WE HAVE PREVIOUSLY reported that the human fetus can mount hormonal stress responses to invasive stimuli, with rises in both ß-endorphin and cortisol (1), and also noradrenaline (2). However, it is possible that responses measured in fetal plasma could be secondary to maternal responses to the stress of the transabdominal invasive intrauterine procedure. We have documented a pronounced maternal sympathetic response to fetal transfusion (2), although the lack of correlation between maternal and fetal levels suggests that there was no direct transplacental passage of noradrenaline. However, in a preliminary report (3), we have found a correlation between basal maternal and fetal plasma cortisol levels, and we suggested that this was attributable to some maternal cortisol crossing the placenta. It is therefore important to study fetal and maternal responses in parallel, which has not been done previously. The aims of this study were thus to further characterize fetal hormonal stress responses and, in particular, the relationship between the maternal and fetal hypothalamic-pituitary-adrenal (HPA) axis. We used the same ethically acceptable clinical models as in our previous studies (1, 2, 3, 4), comparing paired maternal and fetal samples after intrauterine needling at the placental cord insertion (PCI), which is not innervated and which one would not expect to be stressful for the fetus, with those at the intrahepatic vein (IHV), which has been associated with hormonal and hemodynamic fetal stress responses. One would expect both procedures to be equally stressful for the mother.


    Materials and Methods
 Top
 Abstract
 Introduction
 Materials and Methods
 Results
 Discussion
 References
 
Patients

Women with singleton pregnancies, undergoing clinically indicated fetal blood sampling or intrauterine blood/platelet transfusion at the Center for Fetal Care, Queen Charlotte’s and Chelsea Hospital or at The Queen Mother’s Hospital, were recruited for the study. The indications for fetal blood sampling were rapid karyotyping or suspected anemia and for intrauterine transfusion, were fetal anemia or thrombocytopenia in alloimmunized pregnancies.

Fetuses were considered suitable for inclusion when the fetus was appropriately grown for gestational age and structurally normal on preprocedural ultrasound, with no evidence of hydrops, absent end-diastolic frequencies in the umbilical artery Doppler waveform, severe anemia (hemoglobin, <5 g/dL), or hypoxia [fetal pO2 below the reference range (5)], and had a normal karyotype, to exclude conditions that can be associated with basal elevations in the study endpoints (6, 7). Fetal sex was also determined during preprocedural ultrasound and confirmed by karyotyping. Complicated procedures, involving multiple fetal vessel punctures, or when time to access the fetal circulation exceeded 10 min [shown to cause elevations in cortisol and ß-endorphin (1)], were excluded. Fifty-one fetuses satisfied the criteria for inclusion. Some of the results with cortisol have been reported previously in correspondence form (3). Twenty-three fetuses satisfied the criteria for the transfusion group.

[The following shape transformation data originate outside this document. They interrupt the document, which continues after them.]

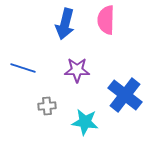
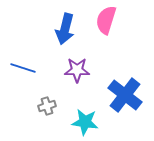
pink semicircle: rotated 16 degrees clockwise
blue arrow: moved 5 px down
gray cross: rotated 12 degrees counterclockwise
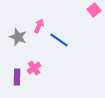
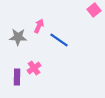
gray star: rotated 18 degrees counterclockwise
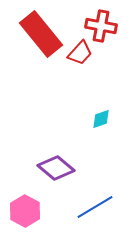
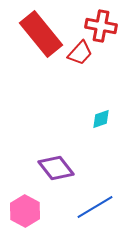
purple diamond: rotated 12 degrees clockwise
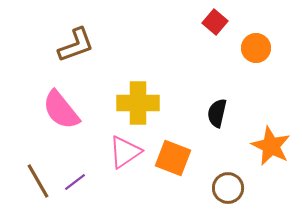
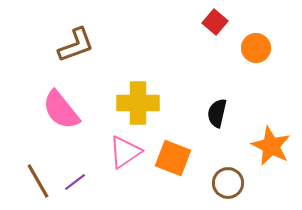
brown circle: moved 5 px up
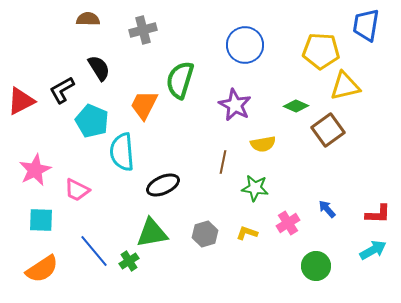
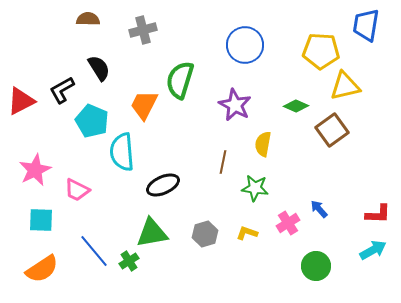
brown square: moved 4 px right
yellow semicircle: rotated 110 degrees clockwise
blue arrow: moved 8 px left
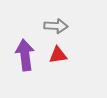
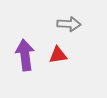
gray arrow: moved 13 px right, 2 px up
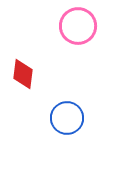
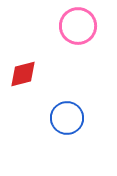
red diamond: rotated 68 degrees clockwise
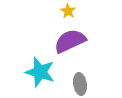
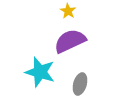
gray ellipse: rotated 25 degrees clockwise
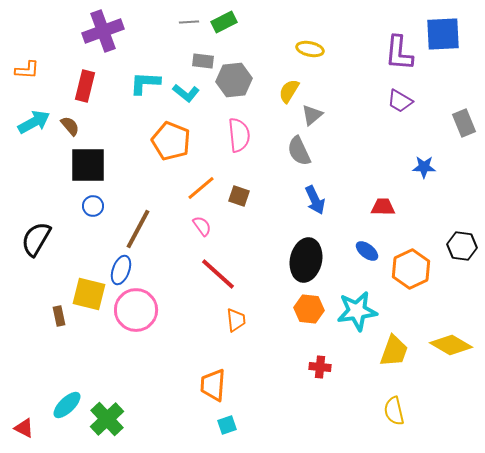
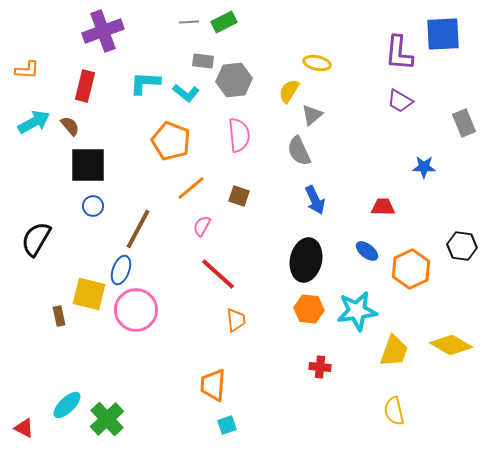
yellow ellipse at (310, 49): moved 7 px right, 14 px down
orange line at (201, 188): moved 10 px left
pink semicircle at (202, 226): rotated 115 degrees counterclockwise
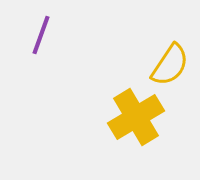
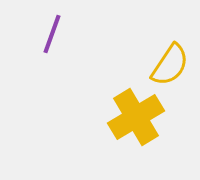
purple line: moved 11 px right, 1 px up
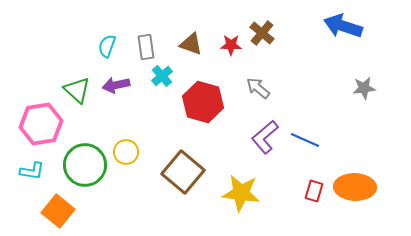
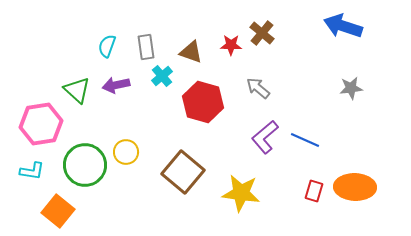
brown triangle: moved 8 px down
gray star: moved 13 px left
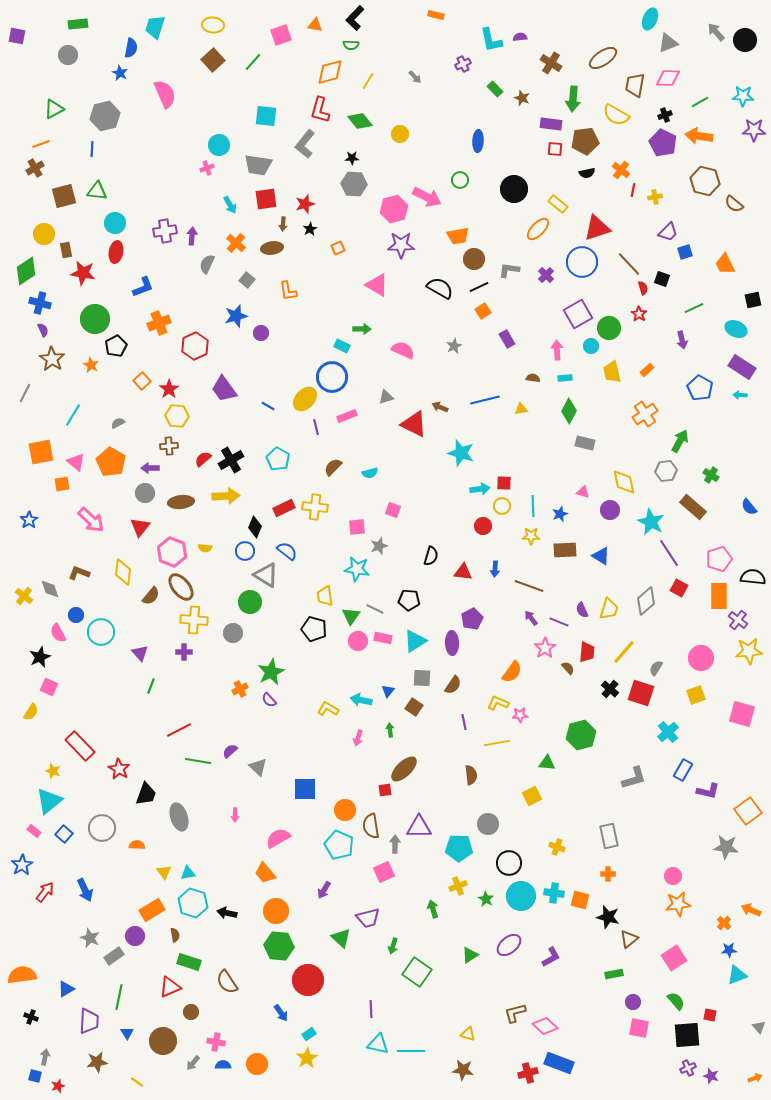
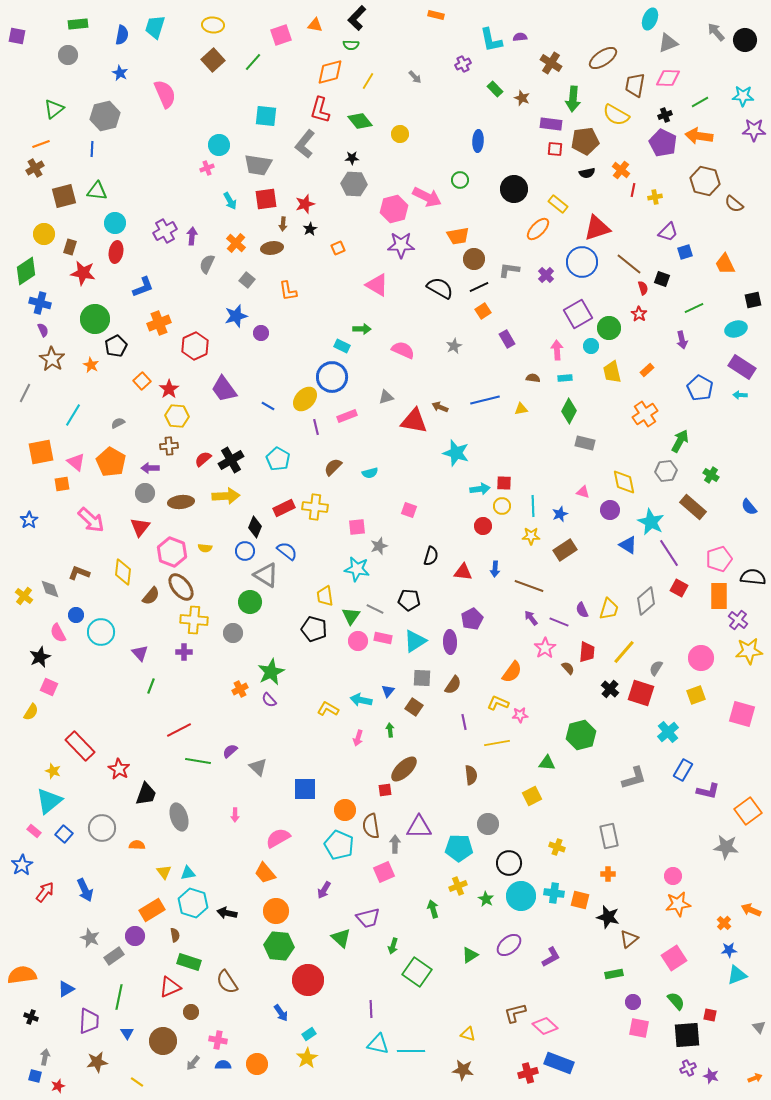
black L-shape at (355, 18): moved 2 px right
blue semicircle at (131, 48): moved 9 px left, 13 px up
green triangle at (54, 109): rotated 10 degrees counterclockwise
cyan arrow at (230, 205): moved 4 px up
purple cross at (165, 231): rotated 20 degrees counterclockwise
brown rectangle at (66, 250): moved 4 px right, 3 px up; rotated 28 degrees clockwise
brown line at (629, 264): rotated 8 degrees counterclockwise
cyan ellipse at (736, 329): rotated 40 degrees counterclockwise
red triangle at (414, 424): moved 3 px up; rotated 16 degrees counterclockwise
cyan star at (461, 453): moved 5 px left
pink square at (393, 510): moved 16 px right
brown rectangle at (565, 550): rotated 30 degrees counterclockwise
blue triangle at (601, 556): moved 27 px right, 11 px up
purple ellipse at (452, 643): moved 2 px left, 1 px up
pink cross at (216, 1042): moved 2 px right, 2 px up
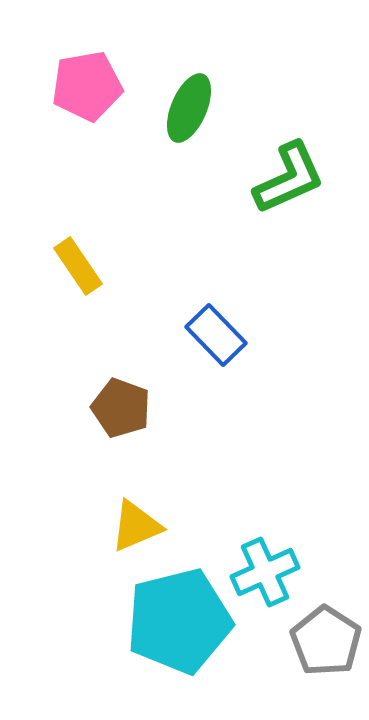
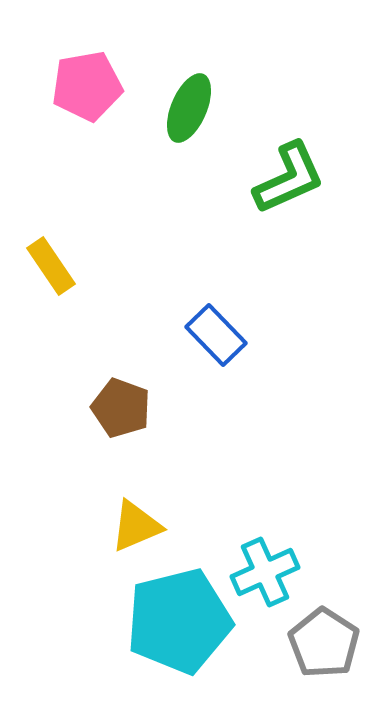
yellow rectangle: moved 27 px left
gray pentagon: moved 2 px left, 2 px down
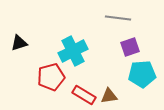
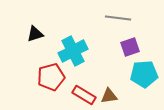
black triangle: moved 16 px right, 9 px up
cyan pentagon: moved 2 px right
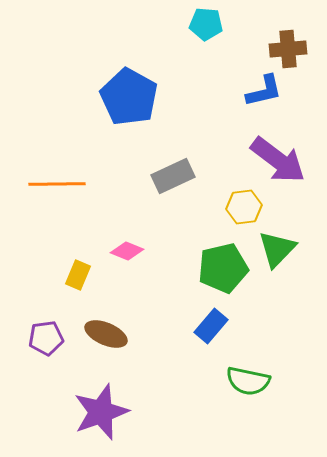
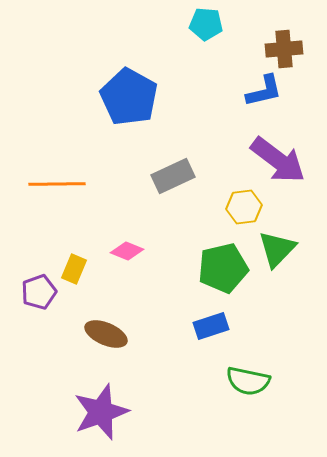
brown cross: moved 4 px left
yellow rectangle: moved 4 px left, 6 px up
blue rectangle: rotated 32 degrees clockwise
purple pentagon: moved 7 px left, 46 px up; rotated 12 degrees counterclockwise
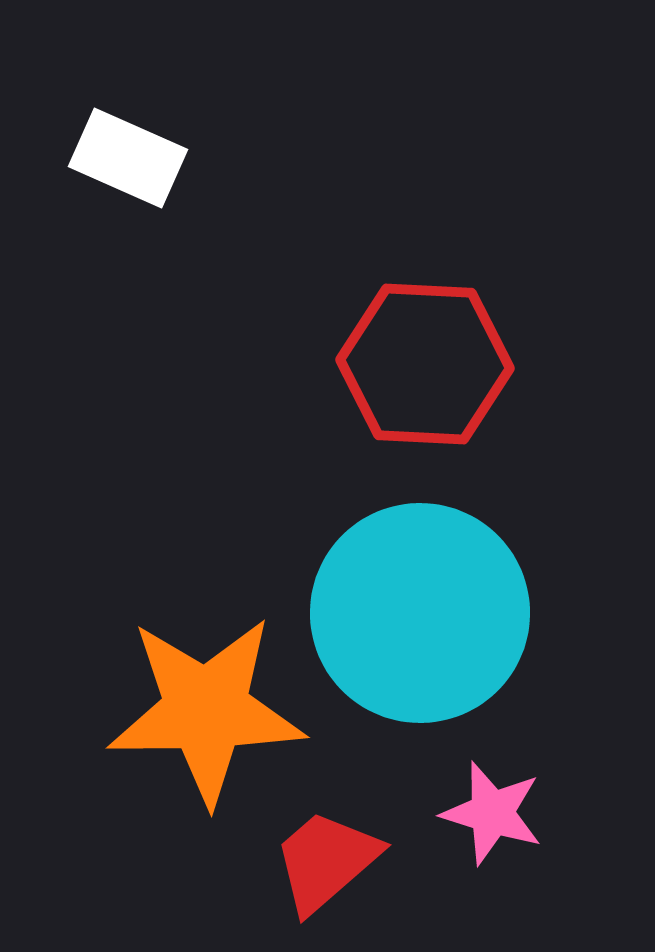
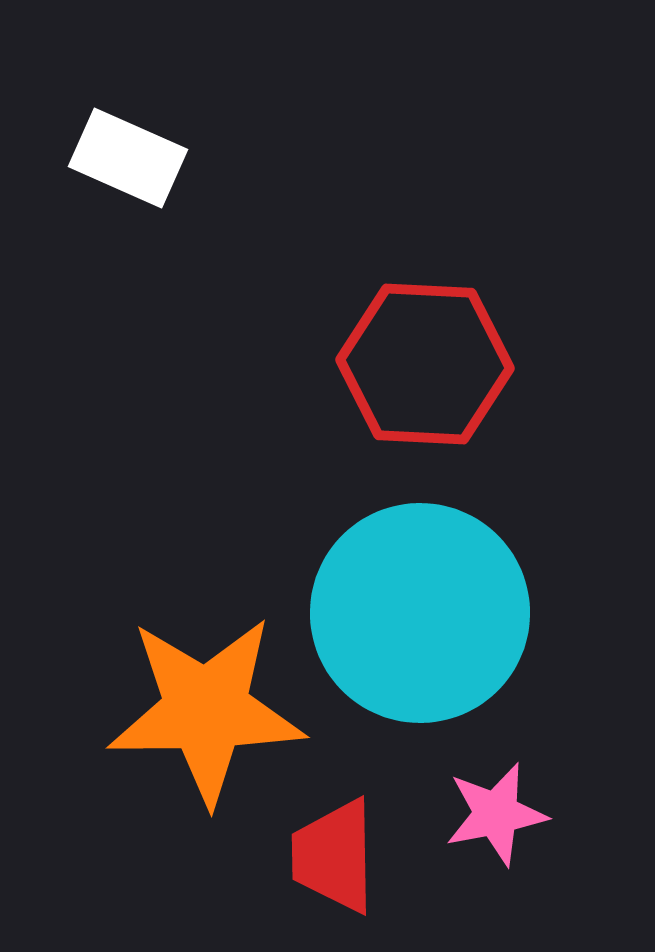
pink star: moved 4 px right, 1 px down; rotated 28 degrees counterclockwise
red trapezoid: moved 8 px right, 5 px up; rotated 50 degrees counterclockwise
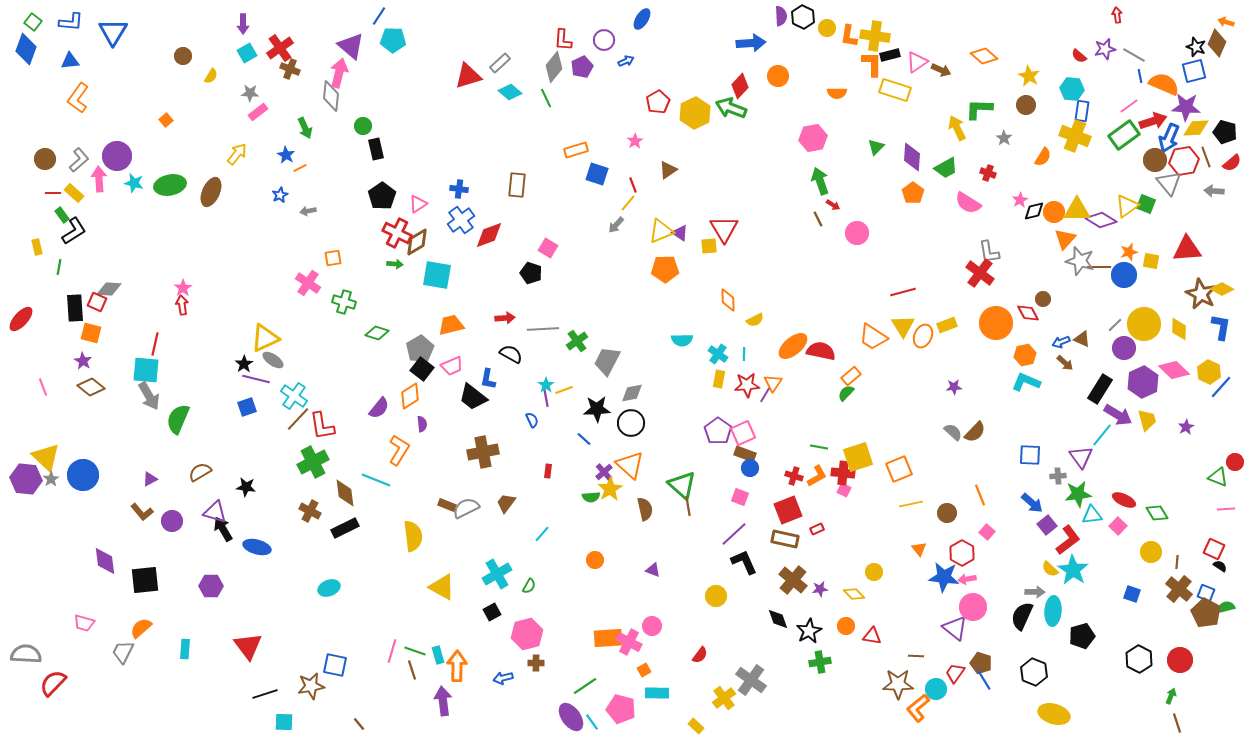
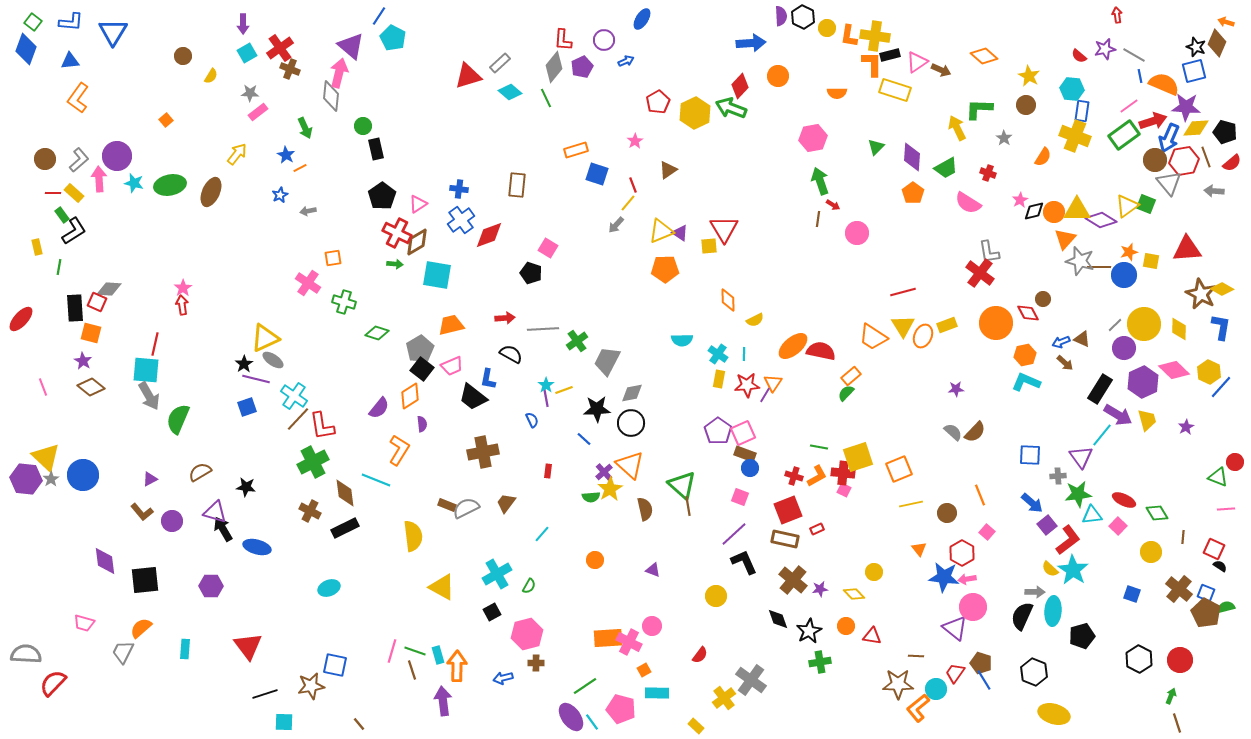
cyan pentagon at (393, 40): moved 2 px up; rotated 25 degrees clockwise
brown line at (818, 219): rotated 35 degrees clockwise
purple star at (954, 387): moved 2 px right, 2 px down
brown line at (1177, 562): moved 6 px right, 25 px up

The site of ultrasound guided fetal blood sampling or transfusion was chosen by the operator on the basis of technical factors and ease of approach, as per usual practice. Randomization of site sampling was not considered appropriate, because anatomical factors often dictate one approach in favor of the other. Neither fetal neuromuscular blockade nor analgesia was used. The mothers did not receive sedation. Intravascular transfusion was performed using packed red blood cells or platelets, warmed to body temperature before transfusion. The purity of fetal samples was confirmed by comparison of fetal and maternal mean corpuscular volumes and subsequent Kleihauer-Betke testing. Full blood count (Coulter Counter, Coulter Electronics, Luton, UK) and blood gases (Radiometer ABL 330 blood gas analyzer, Copenhagen, Denmark) were also analyzed.

Blood samples

Two milliliters of additional venous fetal blood were drawn into a heparinized syringe, after collection of clinical samples, and placed in a chilled heparinized tube. Seven milliliters of maternal blood samples were collected by venepuncture into a heparinized Vacutainer (Becton Dickinson and Co., Meylan Cedex, France) immediately before needling or transfusion, and within 10–20 min after the procedure.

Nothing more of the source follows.